少女な世界観のソフィア作品に食指が動かなくなっていたので、再び気持ちを入れてソフィア作品が観られることが、単純に嬉しい。

そして、ウディ・アレンが #metoo で失速した中、ニューヨークを舞台にした洒脱な会話劇が今後ソフィア作品で観られるであろうことも予感させてくれて嬉しい。私小説的な作品のウディはロマンスがメインテーマだが、ソフィアはあくまで父娘もの。ウディの後継者的な言われ方も多くされているようだが、そのスタンスが決定的に違うのもいい!

お金持ちというと、とかく成金趣味的なものが跋扈する中、文化資産豊富な、「これぞ真のお金持ち!」の世界を覗けるの楽しい(余談だが、編集者として前者を探し、取材のアポをとるのは簡単だが、後者は本当に難しいのである)。

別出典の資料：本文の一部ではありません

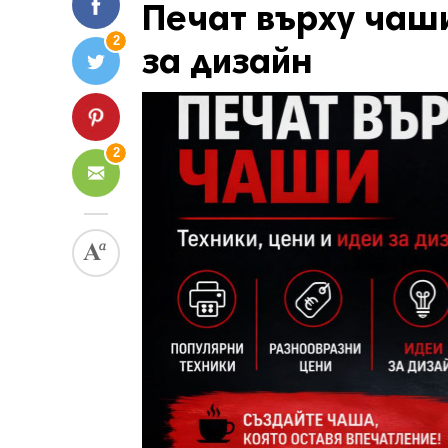
Печат върху чаши
2
за дизайн
2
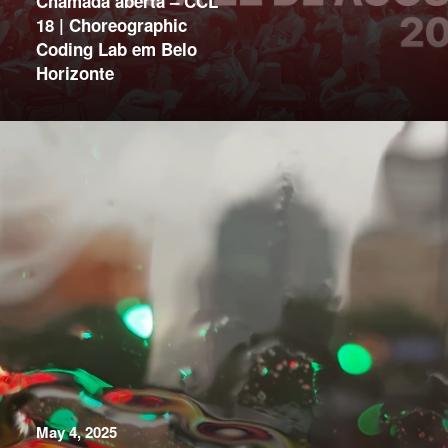
Chamada aberta – CCL
18 | Choreographic
Coding Lab em Belo
Horizonte
May 4, 2025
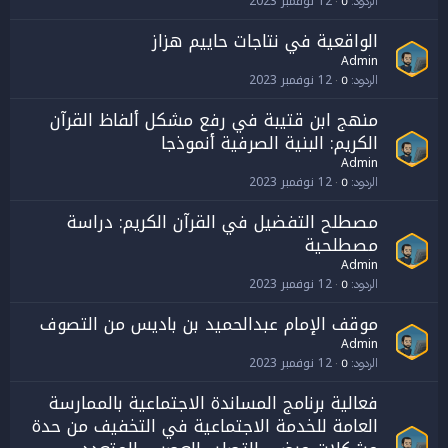
12 نوفمبر 2023
الردود
0
الواقعية في نتاجات حاييم هزاز
Admin
12 نوفمبر 2023
الردود
0
منهج ابن قتيبة في رفع مشكل ألفاظ القرآن
الكريم: البنية الصرفية أنموذجا
Admin
12 نوفمبر 2023
الردود
0
مصطلح التفضيل في القرآن الكريم: دراسة
مصطلحية
Admin
12 نوفمبر 2023
الردود
0
موقف الإمام عبدالحميد بن باديس من التصوف
Admin
12 نوفمبر 2023
الردود
0
فعالية برنامج المساندة الاجتماعية بالممارسة
العامة للخدمة الاجتماعية في التخفيف من حدة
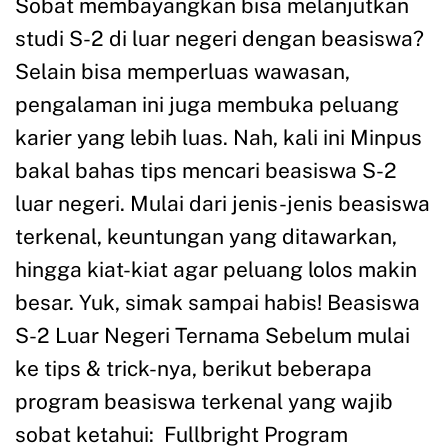
Sobat membayangkan bisa melanjutkan
studi S-2 di luar negeri dengan beasiswa?
Selain bisa memperluas wawasan,
pengalaman ini juga membuka peluang
karier yang lebih luas. Nah, kali ini Minpus
bakal bahas tips mencari beasiswa S-2
luar negeri. Mulai dari jenis-jenis beasiswa
terkenal, keuntungan yang ditawarkan,
hingga kiat-kiat agar peluang lolos makin
besar. Yuk, simak sampai habis! Beasiswa
S-2 Luar Negeri Ternama Sebelum mulai
ke tips & trick-nya, berikut beberapa
program beasiswa terkenal yang wajib
sobat ketahui: Fullbright Program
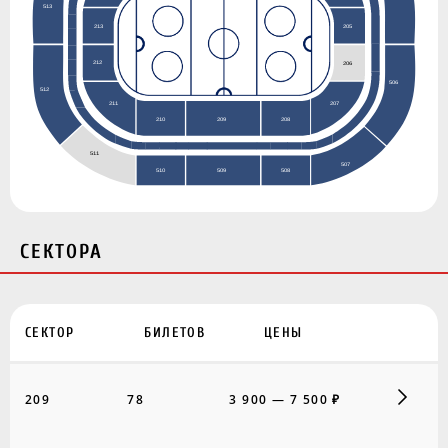
513
213
205
212
206
506
512
211
207
208
210
209
511
507
508
510
509
СЕКТОРА
СЕКТОР
БИЛЕТОВ
ЦЕНЫ
209
78
3 900 — 7 500 ₽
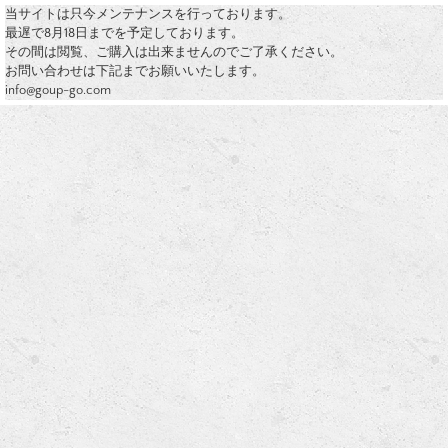
当サイトは只今メンテナンスを行っております。
最遅で8月18日までを予定しております。
その間は閲覧、ご購入は出来ませんのでご了承ください。
お問い合わせは下記までお願いいたします。
info@goup-go.com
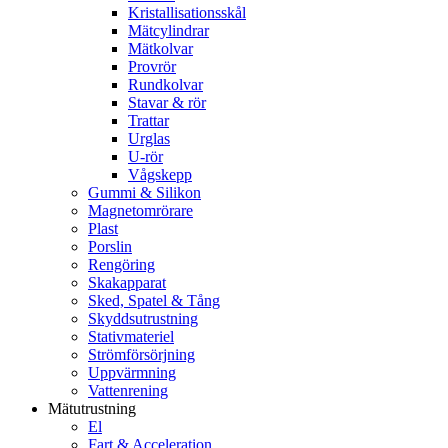
Kristallisationsskål
Mätcylindrar
Mätkolvar
Provrör
Rundkolvar
Stavar & rör
Trattar
Urglas
U-rör
Vågskepp
Gummi & Silikon
Magnetomrörare
Plast
Porslin
Rengöring
Skakapparat
Sked, Spatel & Tång
Skyddsutrustning
Stativmateriel
Strömförsörjning
Uppvärmning
Vattenrening
Mätutrustning
El
Fart & Acceleration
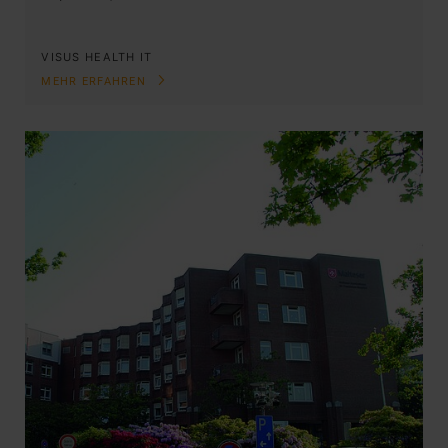
VISUS HEALTH IT
MEHR ERFAHREN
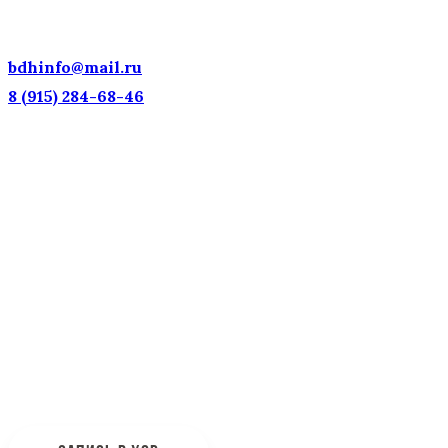
ДЕТСКИЕ ГОЛОСА — НАЦИОНАЛЬНОЕ
ДОСТОЯНИЕ РОССИИ!
bdhinfo@mail.ru
8 (915) 284-68-46
Наш адрес: г. Москва, ул. Петровка, 23/10 с21
Информационная поддержка
Интересующие вас вопросы можно отправлять на
почту:
bdhinfo@mail.ru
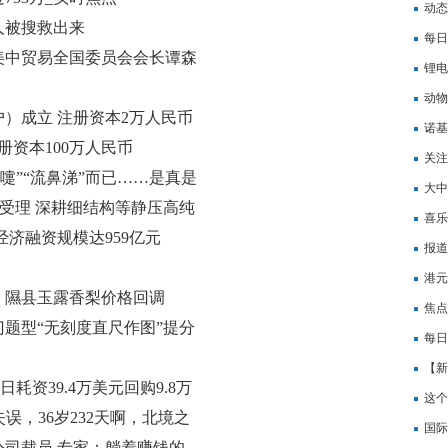
动态
人被搜救出来
高效
每日
美中贸易全国委员会会长谭森
十查
锂电
焦点
动物
）成立 注册资本2万人民币
诺基
册资本100万人民币
关注
嚏”“流鼻涕”而已……是真是
品（
大中
已受理 深耕细结构等静压高纯
领域
喜乐
经济融资规模达959亿元
报道
（20
港元
，隰县玉露香梨价格回调
焦点
题型“无刻度直尺作图”提分
每日
【新
6日耗资39.4万美元回购9.8万
看点
这个
0失误，36岁232天啊，北境之
国际
司裁员 专家：躺着赚钱的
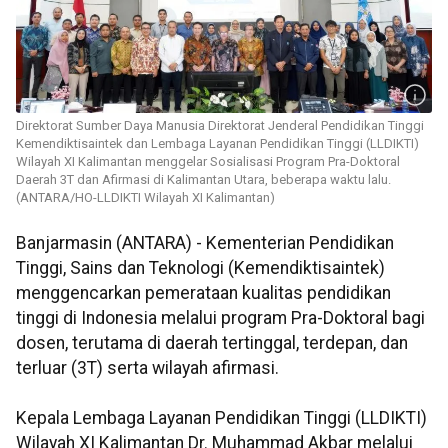
Direktorat Sumber Daya Manusia Direktorat Jenderal Pendidikan Tinggi
Kemendiktisaintek dan Lembaga Layanan Pendidikan Tinggi (LLDIKTI)
Wilayah XI Kalimantan menggelar Sosialisasi Program Pra-Doktoral
Daerah 3T dan Afirmasi di Kalimantan Utara, beberapa waktu lalu.
(ANTARA/HO-LLDIKTI Wilayah XI Kalimantan)
Banjarmasin (ANTARA) - Kementerian Pendidikan
Tinggi, Sains dan Teknologi (Kemendiktisaintek)
menggencarkan pemerataan kualitas pendidikan
tinggi di Indonesia melalui program Pra-Doktoral bagi
dosen, terutama di daerah tertinggal, terdepan, dan
terluar (3T) serta wilayah afirmasi.
Kepala Lembaga Layanan Pendidikan Tinggi (LLDIKTI)
Wilayah XI Kalimantan Dr. Muhammad Akbar melalui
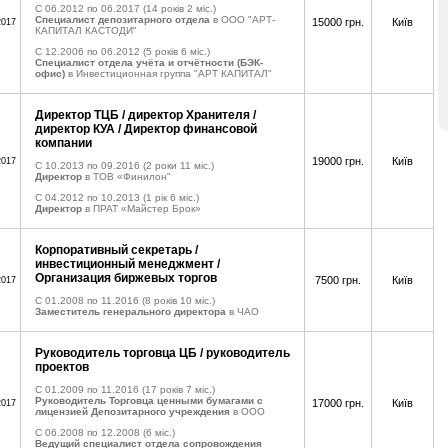
C 06.2012 по 06.2017
(14 років 2 міс.)
Специалист депозитарного отдела
в ООО "АРТ-
15000 грн.
Київ
2017
КАПИТАЛ КАСТОДИ"
C 12.2006 по 06.2012
(5 років 6 міс.)
Специалист отдела учёта и отчётности (БЭК-
офис)
в Инвестиционная группа "АРТ КАПИТАЛ"
Директор ТЦБ / директор Хранителя /
директор КУА / Директор финансовой
компании
19000 грн.
Київ
2017
C 10.2013 по 09.2016
(2 роки 11 міс.)
Директор
в ТОВ «Финилон"
C 04.2012 по 10.2013
(1 рік 6 міс.)
Директор
в ПРАТ «Майстер Брок»
Корпоративный секретарь /
инвестиционный менеджмент /
Организация биржевых торгов
7500 грн.
Київ
2017
C 01.2008 по 11.2016
(8 років 10 міс.)
Заместитель генерального директора
в ЧАО
Руководитель торговца ЦБ / руководитель
проектов
C 01.2009 по 11.2016
(17 років 7 міс.)
Руководитель Торговца ценными бумагами с
17000 грн.
Київ
2017
лицензией Депозитарного учреждения
в ООО
C 06.2008 по 12.2008
(6 міс.)
Ведущий специалист отдела сопровождения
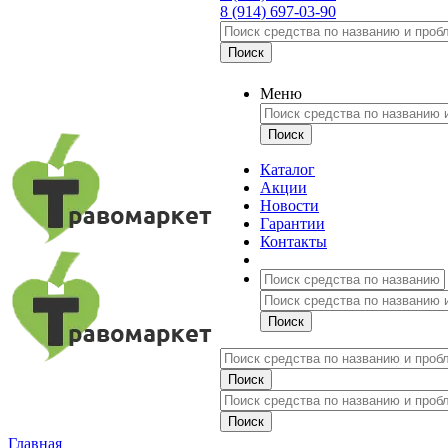
8 (914) 697-03-90
Меню
Каталог
Акции
Новости
Гарантии
Контакты
Главная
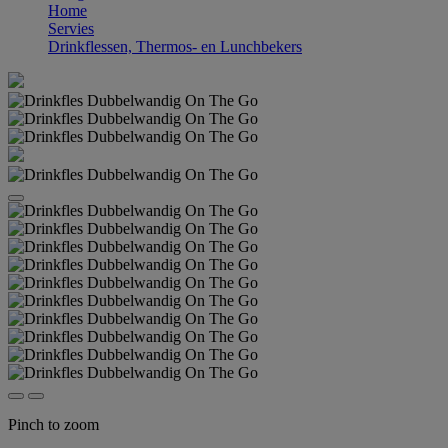
Home
Servies
Drinkflessen, Thermos- en Lunchbekers
Pinch to zoom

そんな明るい気持ちになる一方で、この映画は、コロナ前、BLM前(おそらく2019年)の空気がギュッと閉じ込められている。特に、BLM後の現在に観ると、感慨深くなってしまうシーンが描かれており、そこに「!?」と思ってしまうと一気にノレなくもなってしまうが、ここは割り切りたい。私たちが勝手に抱く、洒脱なニューヨークの世界観に浸り切るのが得策といえそう。

とにもかくにも、中年女性を描くソフィアの今後が思いっきり楽しみに。彼女にとってもキャリアのシフトチェンジを鮮明に刻んだ記念碑的な作品になるのではないかと思う。